**Brief**
Print exactly the lines that run from the one containing "List all visible" to the final line of the data, both included, and print none of the pictures.

(Document layout detection data)
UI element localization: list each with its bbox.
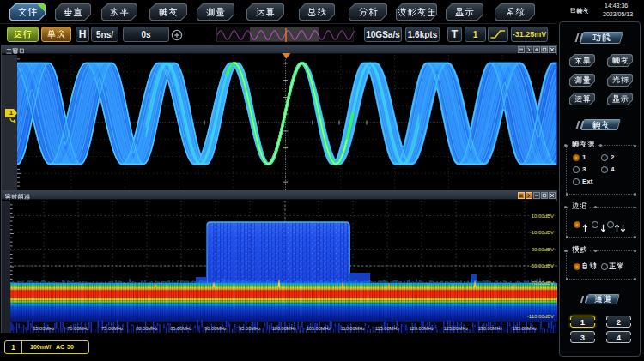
svg-text:90.00MHz: 90.00MHz xyxy=(204,326,227,331)
svg-text:-10.00dBV: -10.00dBV xyxy=(530,230,554,235)
svg-text:-50.00dBV: -50.00dBV xyxy=(530,263,554,268)
svg-text:-110.00dBV: -110.00dBV xyxy=(527,314,554,319)
svg-text:95.00MHz: 95.00MHz xyxy=(239,326,261,331)
svg-text:75.00MHz: 75.00MHz xyxy=(101,326,124,331)
svg-text:105.00MHz: 105.00MHz xyxy=(307,326,331,331)
svg-text:65.00MHz: 65.00MHz xyxy=(33,326,55,331)
svg-text:-30.00dBV: -30.00dBV xyxy=(530,247,554,252)
svg-text:130.00MHz: 130.00MHz xyxy=(478,326,503,331)
svg-text:110.00MHz: 110.00MHz xyxy=(341,326,365,331)
svg-text:70.00MHz: 70.00MHz xyxy=(67,326,89,331)
svg-text:10.00dBV: 10.00dBV xyxy=(532,214,554,219)
svg-text:80.00MHz: 80.00MHz xyxy=(136,326,158,331)
svg-text:125.00MHz: 125.00MHz xyxy=(444,326,469,331)
svg-text:115.00MHz: 115.00MHz xyxy=(375,326,399,331)
svg-text:85.00MHz: 85.00MHz xyxy=(170,326,192,331)
svg-text:120.00MHz: 120.00MHz xyxy=(410,326,434,331)
svg-text:-70.00dBV: -70.00dBV xyxy=(530,280,554,286)
svg-text:100.00MHz: 100.00MHz xyxy=(272,326,297,331)
svg-text:135.00MHz: 135.00MHz xyxy=(513,326,538,331)
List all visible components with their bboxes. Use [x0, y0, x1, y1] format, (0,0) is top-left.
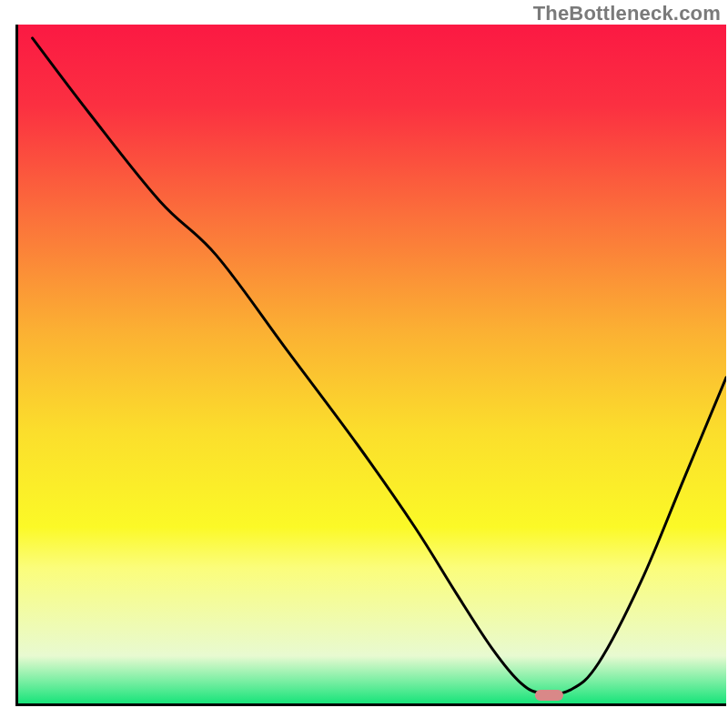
bottleneck-chart [0, 0, 728, 728]
chart-stage: TheBottleneck.com [0, 0, 728, 728]
optimal-point-marker [535, 690, 563, 701]
gradient-background [18, 25, 726, 703]
watermark-text: TheBottleneck.com [533, 2, 721, 25]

**Task response**
List all visible components with their bboxes. Use [x0, y0, x1, y1] format, (0,0) is top-left.
bottleneck-chart [0, 0, 728, 728]
chart-stage: TheBottleneck.com [0, 0, 728, 728]
optimal-point-marker [535, 690, 563, 701]
gradient-background [18, 25, 726, 703]
watermark-text: TheBottleneck.com [533, 2, 721, 25]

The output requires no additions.